Please call if you have any other questions
Why Do I Need An Inspection?
The purchase of a home is one of the largest single investments you will ever make. You should know exactly what to expect --- both
indoors and out -- in terms of needed and future repairs and maintenance. A fresh coat of paint could be hiding serious structural
problems. Stains on the ceiling may indicate a chronic roof leakage problem or may be simply the result of a single incident. The
inspector interprets these and other clues, then presents a professional opinion as to the condition of the property so you can avoid
unpleasant surprises afterward. Of course, a Beacon inspection will also point out the positive aspects of a building, as well as the type
of maintenance needed to keep it in good shape.

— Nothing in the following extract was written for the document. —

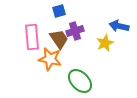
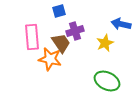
blue arrow: moved 2 px right, 2 px up
brown trapezoid: moved 2 px right, 4 px down
green ellipse: moved 27 px right; rotated 20 degrees counterclockwise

After the inspection, you will have a much clearer understanding of the property you are
about to purchase, and be able to make your decision confidently.
As a seller, if you have owned your building for a period of time, an inspection can identify potential problems in the sale of your building
and can recommend preventive measures which might avoid future expensive repairs or new buyers demands.
What Is A Home Inspection?
A home inspection is a visual examination of the structure and systems of a building. If you are thinking of buying a home,
condominium, or townhouse, for your protection (peace of mind as well as financial) you should have it thoroughly inspected before the
final purchase by an experienced and impartial professional inspector.
What does it cost and how long does it take?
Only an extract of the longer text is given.